A structure with at least one member may additionally contain a single array member of unspecified length at the end of the structure. This is called a flexible array member:

struct ex1 
{
    size_t foo;
    int flex[];
};

struct ex2_header 
{
    int foo;
    char bar;
};

struct ex2 
{
    struct ex2_header hdr;
    int flex[];
};

/* Merged ex2_header and ex2 structures. */
struct ex3 
{
    int foo;
    char bar;
    int flex[];
};

Effects on Size and Padding

A flexible array member is treated as having no size when calculating the size of a structure, though padding between that member and the previous member of the structure may still exist:

/* Prints "8,8" on my machine, so there is no padding. */
printf("%zu,%zu\n", sizeof(size_t), sizeof(struct ex1));

/* Also prints "8,8" on my machine, so there is no padding in the ex2 structure itself. */
printf("%zu,%zu\n", sizeof(struct ex2_header), sizeof(struct ex2));

/* Prints "5,8" on my machine, so there are 3 bytes of padding. */
printf("%zu,%zu\n", sizeof(int) + sizeof(char), sizeof(struct ex3));

The flexible array member is considered to have an incomplete array type, so its size cannot be calculated using sizeof.

Usage

You can declare and initialize an object with a structure type containing a flexible array member, but you must not attempt to initialize the flexible array member since it is treated as if it does not exist. It is forbidden to try to do this, and compile errors will result.

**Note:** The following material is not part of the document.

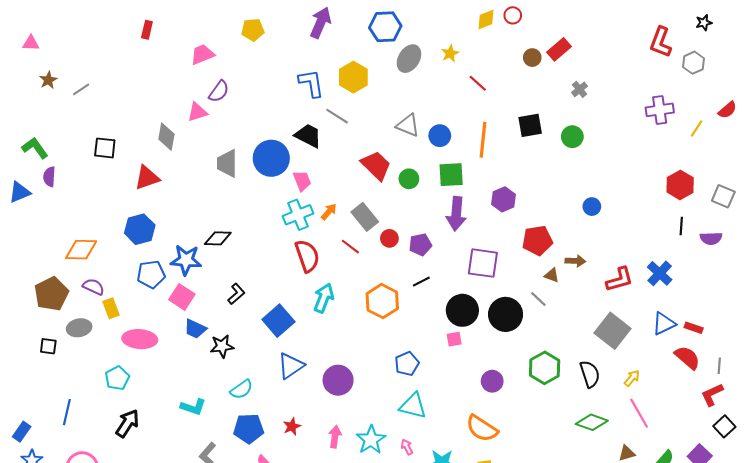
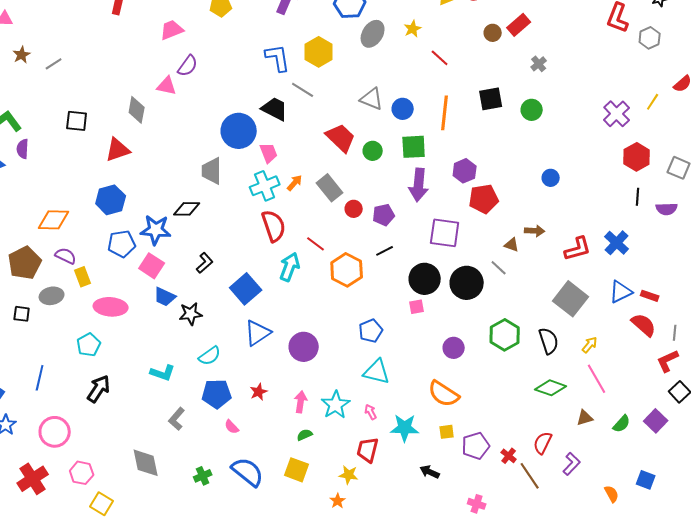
purple cross: (660, 110) -> (617, 114), moved, turned -36
pink triangle: (197, 112) -> (167, 86), turned 30
gray trapezoid: (227, 163) -> (212, 171), moved
red pentagon: (537, 240) -> (484, 199), moved
red line: (350, 247) -> (316, 244), moved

Similarly, you should not attempt to assign a value to any element of a flexible array member when declaring a structure in this way since there may not be enough padding at the end of the structure to allow for any objects required by the flexible array member. The compiler will not necessarily prevent you from doing this, however, so this can lead to undefined behavior.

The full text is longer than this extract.